■業績動向



1. 2023年3月期第1四半期の業績概要

酒井重工業<6358>の2023年3月期第1四半期の連結業績は、売上高が6,865百万円(前年同期比12.7%増)、営業利益が448百万円(同121.7%増)、経常利益が516百万円(同140.8%増)、親会社株主に帰属する四半期純利益が402百万円(同160.9%増)となった。



国内は、国土強靭化加速化対策を背景として堅調な販売が続き、売上高は堅調に推移したが、原材料費やエネルギー価格の高騰などコストアップが先行し、コストアップに比べて価格転嫁が遅れたことから利益は伸び悩んだ。一方で海外は好調に推移した。特に米国とインドネシアで需要回復が進展し増収増益となったほか、ベトナム市場が好調に推移した。第1四半期の業績予想は開示されていないが、計画を上回る着地となったようだ。



売上総利益率は25.6%(前年同期は23.7%)と改善したが、主に販売価格の改定と物流効率化による。これに増収効果も加わり売上総利益は1,754百万円(前年同期比21.5%増)となった。一方で販管費は、行動制約状態からの事業活動再開に伴い旅費交通費が増加したほか、人件費の増加などにより同5.2%増となったが、増収により販管費率は前年同期の20.4%から19.0%へ低下した。この結果、営業利益は大幅な増益となった。

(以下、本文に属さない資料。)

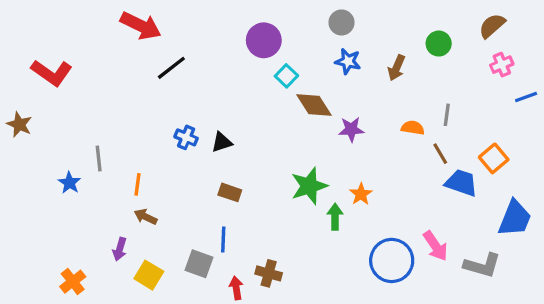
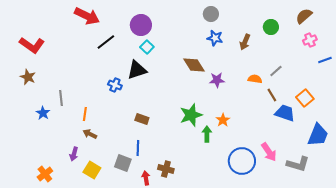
purple circle: (264, 40) -> (141, 25), moved
cyan square: (286, 76) -> (147, 47), moved
gray line: (447, 115) -> (276, 71), turned 40
brown star: (19, 124) -> (28, 77), moved
black triangle: (222, 142) -> (137, 70), moved, size x1.5

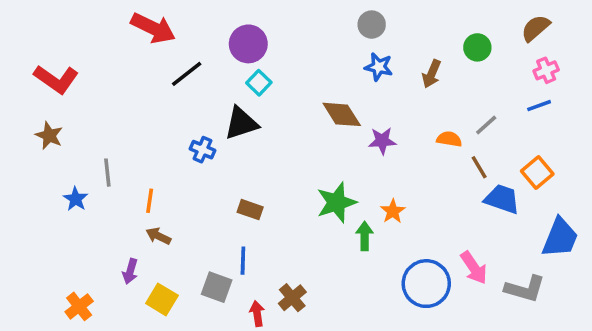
blue line: (325, 60) -> (539, 106), moved
brown cross: (166, 169) -> (292, 298), turned 35

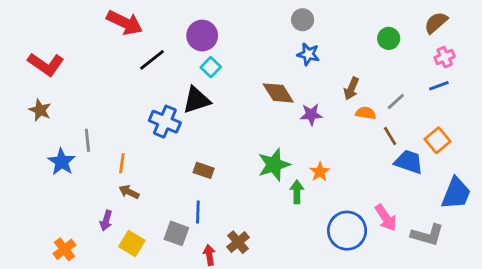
brown arrow: (432, 74) -> (351, 89), moved
blue cross: (202, 150) -> (165, 122), size x1.5
blue star: (76, 199) -> (62, 162), size x1.4

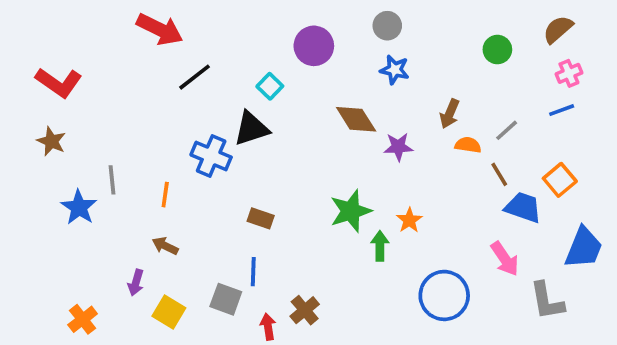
purple circle: (202, 36) -> (314, 46), moved
orange line: (122, 163) -> (165, 195), moved
pink arrow: (386, 218) -> (505, 259), moved
gray L-shape: (427, 235) -> (547, 301), turned 64

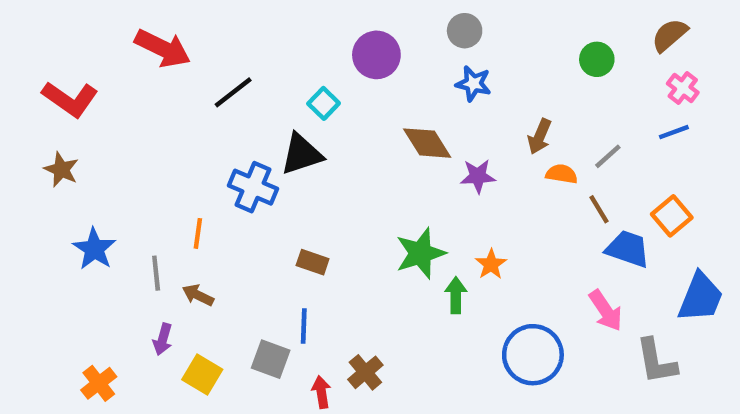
red arrow: (160, 29) -> (163, 48), moved
pink cross: (569, 73) -> (683, 88), turned -30
gray line: (112, 180) -> (156, 273), moved

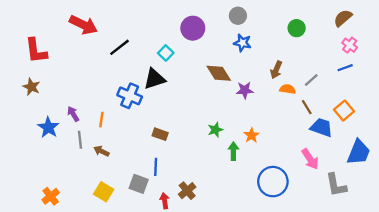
green circle: (597, 59) -> (297, 28), moved
red L-shape: (70, 99) -> (36, 51), turned 48
green star: (421, 253) -> (215, 130), size x0.6
purple arrow: (163, 339) -> (73, 114), moved, turned 133

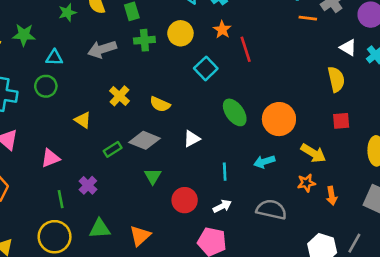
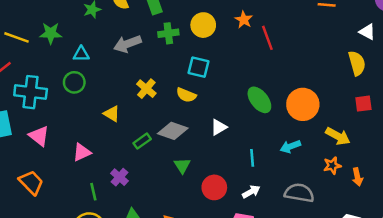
cyan square: (206, 68) -> (198, 67), moved, turned -30

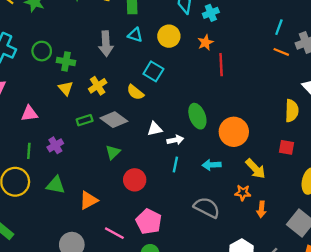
green cross: (168, 33) -> (66, 61), moved
gray arrow: (127, 44) -> (106, 44), moved, turned -90
cyan triangle: (81, 54) -> (135, 35), moved
yellow cross: (146, 89) -> (98, 86), moved
white arrow: (251, 192) -> (175, 140), moved

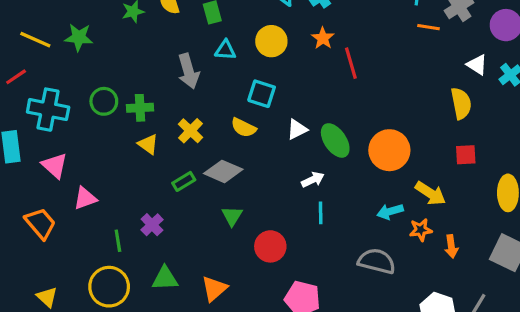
pink triangle: (29, 114) -> (85, 198), moved
white triangle: (155, 129) -> (297, 129), moved
cyan arrow: (212, 165) -> (390, 212), moved

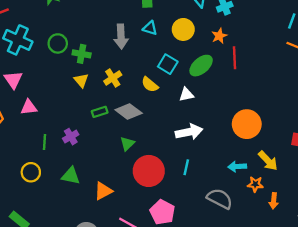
green ellipse: (335, 140) -> (201, 66), moved, turned 70
white arrow: (313, 180) -> (189, 132), size x1.6
cyan line: (321, 213) -> (186, 167), moved
red circle: (270, 246) -> (149, 171), size x1.4
yellow circle: (109, 287) -> (31, 172), size x0.7

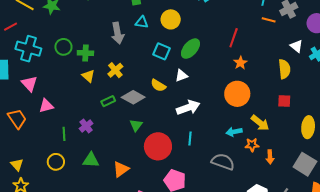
orange star: (219, 36) -> (240, 63), moved
red line: (235, 58) -> (234, 38), moved, turned 30
yellow semicircle: (150, 85) -> (158, 85), moved

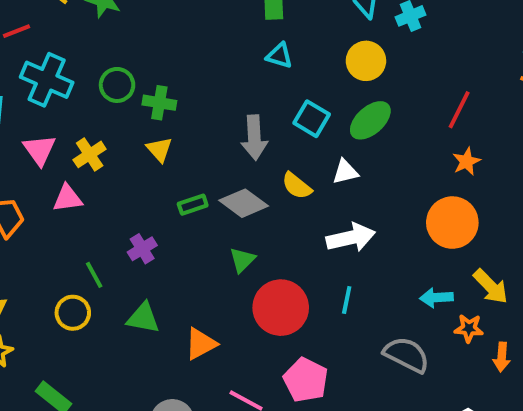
yellow circle: (171, 19) -> (366, 61), moved
gray arrow: (118, 33) -> (254, 138), moved
yellow cross: (115, 70) -> (90, 154), moved
green line: (64, 134) -> (94, 275), moved, turned -32

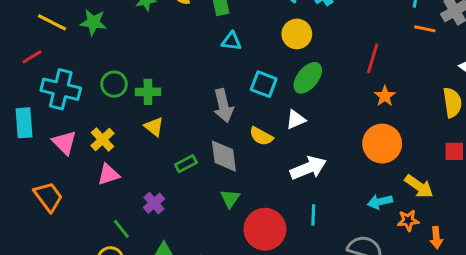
pink triangle: (68, 198) -> (108, 174), moved
gray diamond: (244, 203) -> (224, 156), turned 56

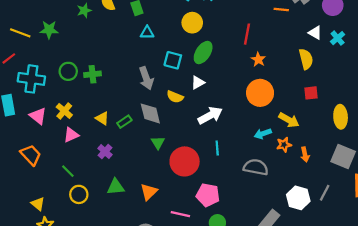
yellow triangle: (154, 127) -> (102, 118), moved
green line: (121, 229) -> (68, 171), moved

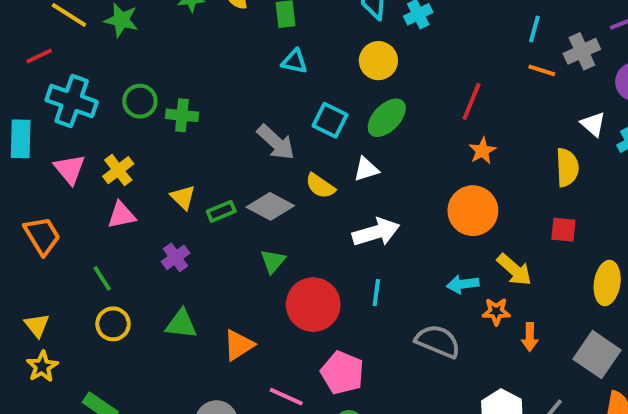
gray arrow: (146, 78) -> (276, 142), turned -40
gray diamond: (150, 113) -> (270, 206), turned -60

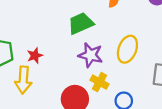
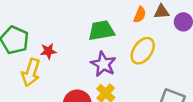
yellow ellipse: (127, 49) -> (143, 51), moved

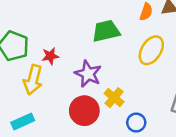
purple star: (103, 64) -> (88, 74), moved

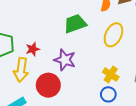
yellow cross: (114, 98) -> (111, 74), moved
red circle: (84, 111) -> (48, 85), moved

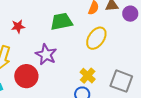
red star: (33, 49) -> (18, 26), moved

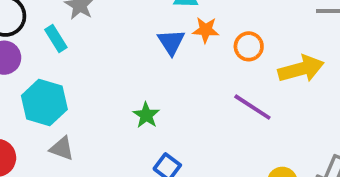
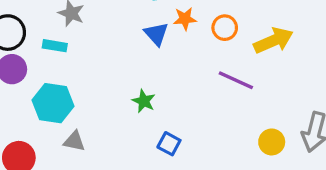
cyan rectangle: (56, 38) -> (55, 46), turned -40

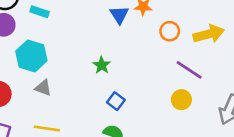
orange circle: (225, 28) -> (170, 31), moved
purple line: (236, 80) -> (189, 70), moved
yellow circle: (272, 142) -> (181, 100), moved

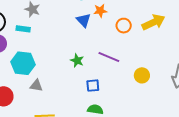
purple line: (189, 70) -> (109, 57), moved
blue square: (116, 101) -> (93, 86), turned -32

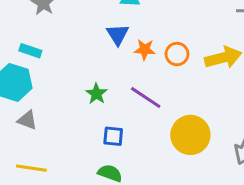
orange star: (100, 11) -> (145, 50), moved
cyan rectangle: (23, 29) -> (30, 51), moved
yellow circle: (142, 75) -> (190, 135), size x1.6

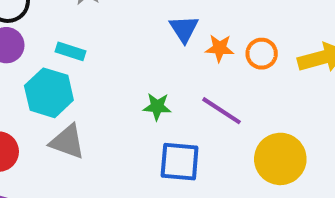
green star: (96, 94) -> (157, 107), turned -30
gray triangle: (27, 120) -> (67, 142), size x1.4
blue square: (113, 136) -> (180, 162), size x1.5

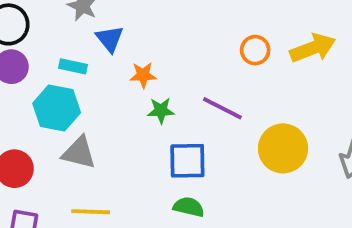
blue triangle: (184, 29) -> (110, 39), moved
orange star: (220, 48) -> (143, 75), moved

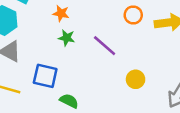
yellow circle: (283, 148) -> (136, 79), size x0.6
blue square: (187, 161) -> (45, 76), moved

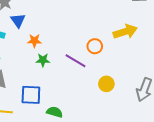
orange circle: (133, 15) -> (95, 46), moved

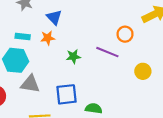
blue triangle: (18, 20) -> (54, 17), moved
orange star: (34, 41) -> (48, 38), moved

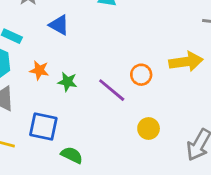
blue triangle: (54, 17) -> (59, 25), turned -35
orange star: (48, 38) -> (39, 70), moved

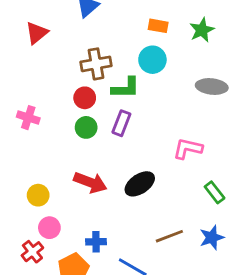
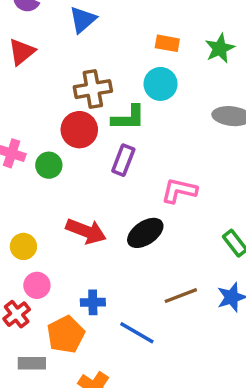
red circle: (85, 98) -> (79, 130), size x1.4
green circle: (86, 127) -> (49, 165), moved
pink L-shape: (188, 149) -> (179, 191), moved

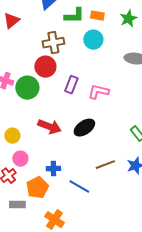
green L-shape: (128, 118) -> (74, 16), moved
green circle: (49, 165) -> (27, 88), size x1.5
pink L-shape: (179, 191) -> (98, 92), moved

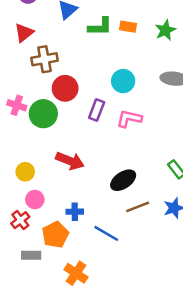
cyan circle: (93, 40) -> (123, 81), moved
brown cross: (53, 43) -> (45, 59), moved
black ellipse: (84, 128) -> (123, 180), moved

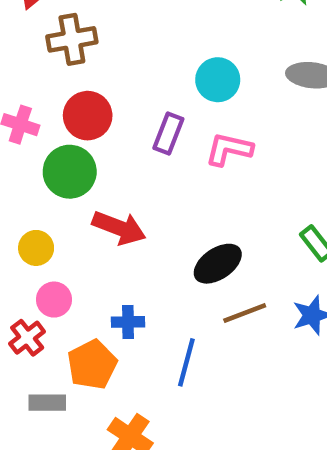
red circle: (65, 88) -> (88, 116), moved
green circle: (43, 114) -> (70, 172), moved
blue line: (106, 233) -> (186, 362), turned 75

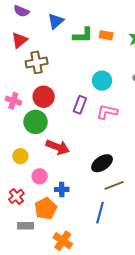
pink circle: (54, 300) -> (40, 176), moved
blue line: (186, 362) -> (100, 213), moved

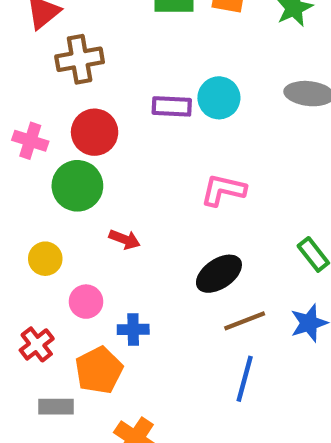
purple rectangle: (80, 105) -> (172, 106), moved, turned 72
pink L-shape: (107, 112) -> (223, 190), moved
red arrow: (58, 147) -> (125, 239), size x0.6
blue line: (100, 213) -> (245, 379), moved

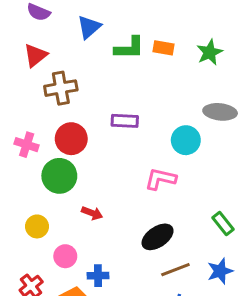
cyan circle: (219, 98) -> (186, 140), moved

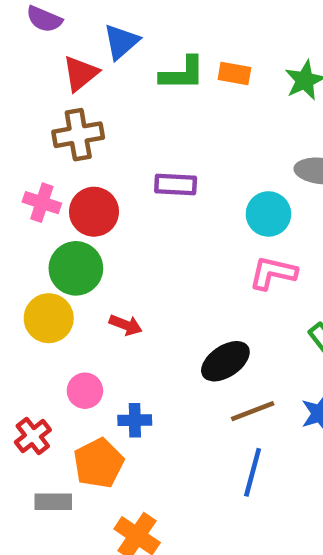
red triangle: (36, 55) -> (80, 73), moved
pink cross: (27, 145) -> (42, 203), moved
pink L-shape: (161, 179) -> (273, 273), moved
yellow circle: (37, 226) -> (49, 318), moved, size x1.4

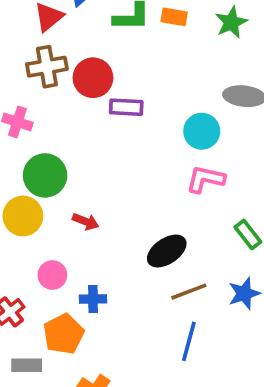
red circle: (94, 212) -> (93, 78), moved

営業利益の増減要因を分析すると、増収による増益が183百万円、原価率の改善による増益が126百万円、販管費の増加による減益が64百万円(内訳は人件費19百万円増加、技術研究費18百万円増加、旅費交通費12百万円増加、その他費用15百万円増加)であった。



2. 地域区分別の動向

2023年3月期第1四半期の地域区分別売上高については、全体的に堅調に推移した。国内では国土強靭化加速化対策を背景に道路・土木関連工事などの公共投資関連が堅調に推移したことから、売上高は2,811百万円(前年同期比1.7%増)となったが、計画に対してはやや下回ったようだ。これは、世界的な物流の混乱等による部品調達の遅れにより一部で出荷が停滞したためで、需要そのものが弱かったわけではない。別の見方をすれば、部品が計画どおり調達できていれば、売上高はさらに伸びていた可能性が高い。



海外では、主要な市場での建機需要の回復が進んだことから、売上高は4,053百万円(同22.0%増)と大幅な増収となった。このうち北米は、好調な建設投資を背景として力強い需要回復が進展したことに加え、代理店開拓を進めたことによるシェアアップ効果もあり、売上高は1,729百万円(同25.6%増)となった。アジアでは、以前から好調であったベトナムに加え、停滞していたインドネシア市場でも需要回復が進んだ結果、売上高は2,184百万円(同22.6%増)となった。その他は140百万円(同15.2%減)となったが、全体への影響は軽微であった。





財務基盤は安定、手元の現金及び預金は9,391百万円と豊富



3. 財務状況

2023年3月期第1四半期末の財務状況について、流動資産は前期末比491百万円増の25,566百万円となったが、主に現金及び預金の増加1,397百万円、受取手形及び売掛金(電子記録債権を含む)の減少831百万円、棚卸資産の増加250百万円などによる。固定資産は同86百万円増の12,869百万円となったが、主に有形固定資産の増加156百万円、無形固定資産の減少45百万円、投資その他の資産の減少24百万円などによる。この結果、資産合計は同577百万円増の38,436百万円となった。なお、2023年3月期第1四半期末の現金及び預金は9,391百万円と高水準だ。



一方で、負債合計は前期末比170百万円増の14,867百万円となったが、主に流動負債のうち買掛債務(支払手形及び買掛金、電子記録債務)の減少75百万円、短期借入金の増加162百万円、固定負債の減少6百万円などによる。純資産合計は同407百万円増の23,568百万円となったが、主に配当金の支払い等による利益剰余金の減少39百万円、為替換算調整勘定の増加485百万円、その他有価証券評価差額金の減少39百万円などによる。この結果、2023年3月期第1四半期末の自己資本比率は61.2%(前期末は61.1%)となった。



同社では、バランスシートのスリム化に注力してきたが、その成果として2023年3月期第1四半期末の正味運転資本(売上債権+棚卸資産-仕入債務)は前年同期末比2.3%増(同212百万円増)の9,273百万円となった。主に棚卸資産の増加(同691百万円増)、売上債権の増加(同294百万円増)によるが、販売(売上高)が堅調に推移したことから、売上高/棚卸資産回転数は、前年同期比0.25回改善して年間3.67回に向上した。